If yes, the 2nd day data should be reduced a lot. Correct?
My second question:
I read ALT document, and in which it says that we should turn off the compression on the backup software. How do I know or to be sure of that ALTVALUT deduplication will work more efficently?
2017-05-25 12:10 PM
1. Yes, the second full backup will be processed against the previous full, which should reduce the amount of data written by AltaVault significantly (increasing dedupe rates).
2. Deduplication by AltaVault is class leading, compared to many other deduplication methods used by other vendors. Basically, you'll get better squeeze by using AltaVault deduplication and compression, vs. a dedupe method implemented by backup software. This is discussed in the technology vierview TR, which you can read about here: http://www.netapp.com/us/media/tr-4427.pdf
You of course can test this to make sure this will happen with your workloads (we've had this done in sales cycles confirming the statement above).
2017-05-30 02:02 PM
Thanks Chris. Two follow-ups:
1. Is Altavault Dedup a global dedup? Which means regardless NFS or CIFS, regardless from which hosts, all incoming data will be deduped against the same dedup database?
2. Where is the dedup database located, in Memory or in local appliance cache?
2017-05-30 03:10 PM
Q1. Is Altavault Dedup a global dedup? Which means regardless NFS or CIFS, regardless from which hosts, all incoming data will be deduped against the same dedup database?

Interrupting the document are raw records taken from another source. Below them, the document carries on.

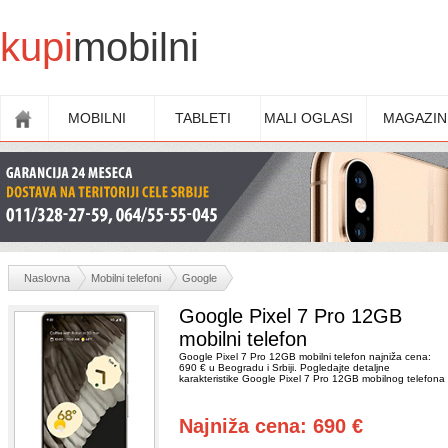
kupi
mobilni
MOBILNI
TABLETI
MALI OGLASI
MAGAZIN
Naslovna
Mobilni telefoni
Google
Google Pixel 7 Pro 12GB
mobilni telefon
Google Pixel 7 Pro 12GB mobilni telefon najniža cena:
690 € u Beogradu i Srbiji. Pogledajte detaljne
karakteristike Google Pixel 7 Pro 12GB mobilnog telefona
Najniža cena: 690 €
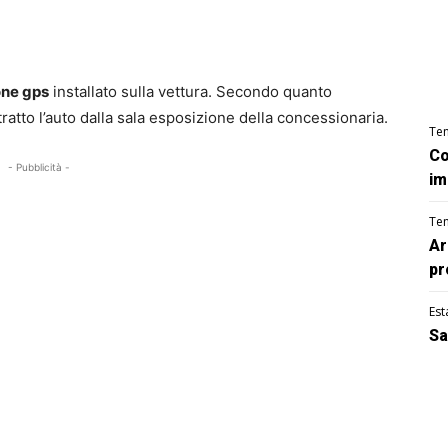
one gps
installato sulla vettura. Secondo quanto
ttratto l’auto dalla sala esposizione della concessionaria.
Te
Co
- Pubblicità -
im
Te
Ar
pr
Est
Sa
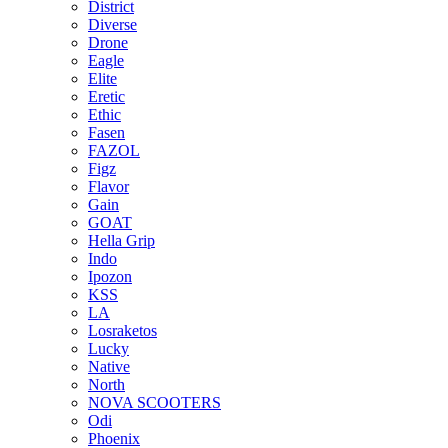
District
Diverse
Drone
Eagle
Elite
Eretic
Ethic
Fasen
FAZOL
Figz
Flavor
Gain
GOAT
Hella Grip
Indo
Ipozon
KSS
LA
Losraketos
Lucky
Native
North
NOVA SCOOTERS
Odi
Phoenix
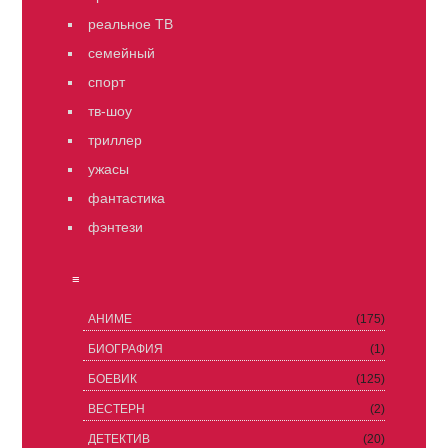
реальное ТВ
семейный
спорт
тв-шоу
триллер
ужасы
фантастика
фэнтези
≡
АНИМЕ
(175)
БИОГРАФИЯ
(1)
БОЕВИК
(125)
ВЕСТЕРН
(2)
ДЕТЕКТИВ
(20)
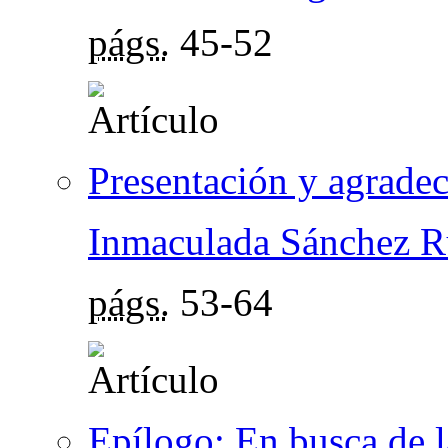
págs.
45-52
Presentación y agrade
Inmaculada Sánchez Ru
págs.
53-64
Epílogo: En busca de l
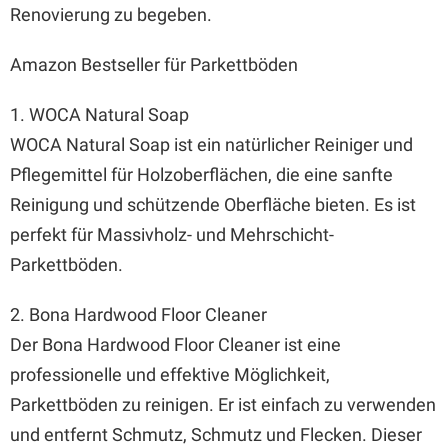
Renovierung zu begeben.
Amazon Bestseller für Parkettböden
1. WOCA Natural Soap
WOCA Natural Soap ist ein natürlicher Reiniger und
Pflegemittel für Holzoberflächen, die eine sanfte
Reinigung und schützende Oberfläche bieten. Es ist
perfekt für Massivholz- und Mehrschicht-
Parkettböden.
2. Bona Hardwood Floor Cleaner
Der Bona Hardwood Floor Cleaner ist eine
professionelle und effektive Möglichkeit,
Parkettböden zu reinigen. Er ist einfach zu verwenden
und entfernt Schmutz, Schmutz und Flecken. Dieser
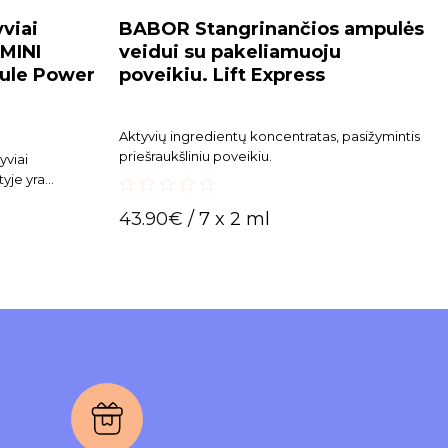
viai
BABOR Stangrinančios ampulės
MINI
veidui su pakeliamuoju
ule Power
poveikiu. Lift Express
Aktyvių ingredientų koncentratas, pasižymintis
priešraukšliniu poveikiu.
yviai
yje yra
rūgšties
0
43.90
€
/ 7 x 2 ml
umo jausmo.
out
of
5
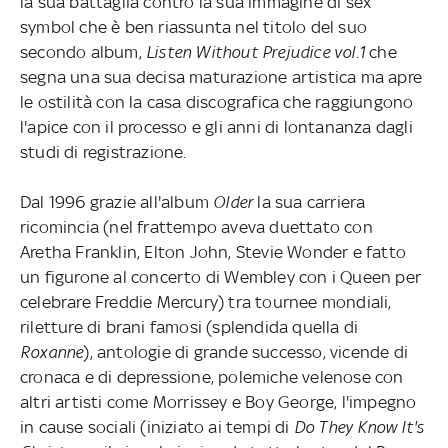
la sua battaglia contro la sua immagine di sex
symbol che è ben riassunta nel titolo del suo
secondo album,
Listen Without Prejudice vol.1
che
segna una sua decisa maturazione artistica ma apre
le ostilità con la casa discografica che raggiungono
l'apice con il processo e gli anni di lontananza dagli
studi di registrazione.
Dal 1996 grazie all'album
Older
la sua carriera
ricomincia (nel frattempo aveva duettato con
Aretha Franklin, Elton John, Stevie Wonder e fatto
un figurone al concerto di Wembley con i Queen per
celebrare Freddie Mercury) tra tournee mondiali,
riletture di brani famosi (splendida quella di
Roxanne
), antologie di grande successo, vicende di
cronaca e di depressione, polemiche velenose con
altri artisti come Morrissey e Boy George, l'impegno
in cause sociali (iniziato ai tempi di
Do They Know It's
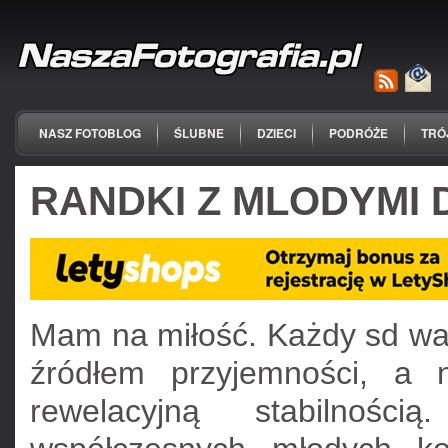
NASZ FOTOBLOG
ŚLUBNE
DZIECI
PODRÓŻE
TRÓ
RANDKI Z MLODYMI 
Mam na miłość. Każdy sd wart
źródłem przyjemności, a 
rewelacyjną stabilności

A1. Yes, dedupe is global regardless of the protocol that sends the data to AltaVault on the front end.
Q2. Where is the dedup database located, in Memory or in local appliance cache?
A2. A portion of the appliance cache is reserved for the dedupe indexes, but this isn't part of the "usable" capacities as reported in the spec sheet materials and other presentations you see for AltaVault. AltaVault does load information into memory for improved lookup, but all data is flushed to cache to ensure no data is lost. The RAID card also has a super capacitor backup to ensure writes are flushed in the event of an outage.
2017-06-06 04:42 AM
We did some deduplication testing with servers using SQLSafe writing directly to a SMB share on the AltaVault. It was determined that leaving the deduplication option on in SQLSafe actually gave us better results than disabling that option. So in effect SQLSafe deduped the data before sending to the AltaVault, which then deduped it again based on the data still on disk. This worked for us because of a low retention rate - database team only wanted to keep 8 days of SQLSafe backups.
If we extended the retention to 14+ days it was more effecient to turn off the deduplication in SQLSafe and relay only on the AltaVault dedup.